--- Materials provided ---
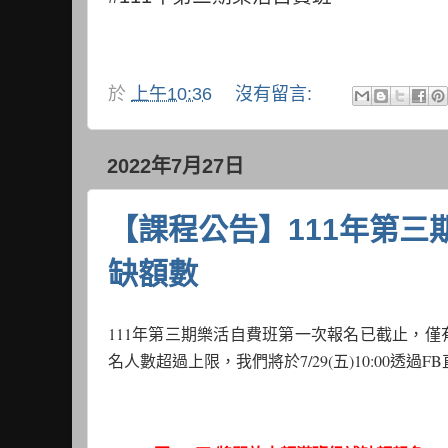
於
上午10:36
沒有留言:
2022年7月27日
【課程公告】111年第
缺額數
111年第三期樂活自費班第一次報名已截止，僅有
名人數超過上限，我們將於7/29(五)10:00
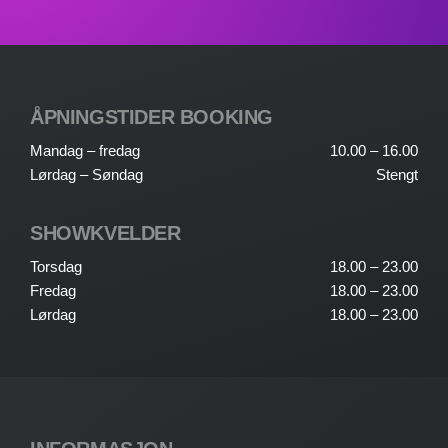
ÅPNINGSTIDER BOOKING
Mandag – fredag
10.00 – 16.00
Lørdag – Søndag
Stengt
SHOWKVELDER
Torsdag
18.00 – 23.00
Fredag
18.00 – 23.00
Lørdag
18.00 – 23.00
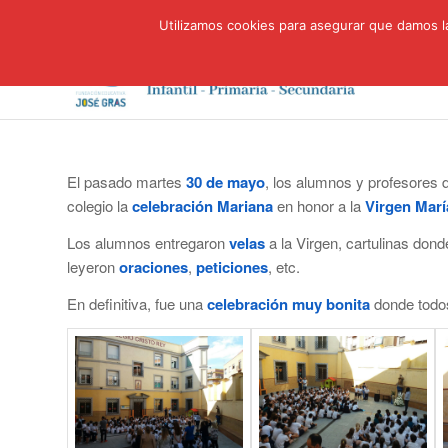
Utilizamos cookies para asegurar que damos la
El pasado martes
30 de mayo
, los alumnos y profesores d
colegio la
celebración Mariana
en honor a la
Virgen Marí
Los alumnos entregaron
velas
a la Virgen, cartulinas don
leyeron
oraciones
,
peticiones
, etc.
En definitiva, fue una
celebración muy bonita
donde todo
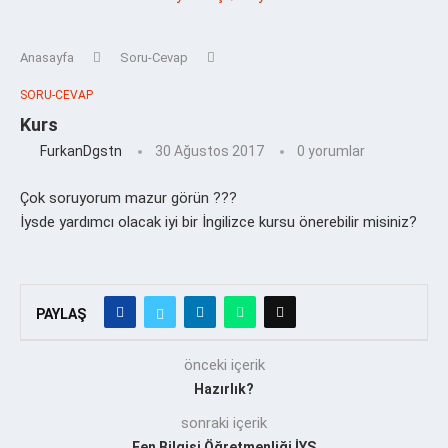
Anasayfa
Soru-Cevap
SORU-CEVAP
Kurs
FurkanDgstn
30 Ağustos 2017
0 yorumlar
Çok soruyorum mazur görün ???
İysde yardımcı olacak iyi bir İngilizce kursu önerebilir misiniz?
PAYLAŞ
önceki içerik
Hazırlık?
sonraki içerik
Fen Bilgisi Öğretmenliği İYS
---
- **Work order**
Leave the pictures out and reproduce every record above exactly.

- **Answer area**
於
上午10:36
沒有留言:
2022年7月27日
【課程公告】111年第
缺額數
111年第三期樂活自費班第一次報名已截止，僅有
名人數超過上限，我們將於7/29(五)10:00
ÅPNINGSTIDER BOOKING
Mandag – fredag
10.00 – 16.00
Lørdag – Søndag
Stengt
SHOWKVELDER
Torsdag
18.00 – 23.00
Fredag
18.00 – 23.00
Lørdag
18.00 – 23.00
Utilizamos cookies para asegurar que damos la
El pasado martes
30 de mayo
, los alumnos y profesores d
colegio la
celebración Mariana
en honor a la
Virgen Marí
Los alumnos entregaron
velas
a la Virgen, cartulinas don
leyeron
oraciones
,
peticiones
, etc.
En definitiva, fue una
celebración muy bonita
donde todo
Anasayfa
Soru-Cevap
SORU-CEVAP
Kurs
FurkanDgstn
30 Ağustos 2017
0 yorumlar
Çok soruyorum mazur görün ???
İysde yardımcı olacak iyi bir İngilizce kursu önerebilir misiniz?
PAYLAŞ
önceki içerik
Hazırlık?
sonraki içerik
Fen Bilgisi Öğretmenliği İYS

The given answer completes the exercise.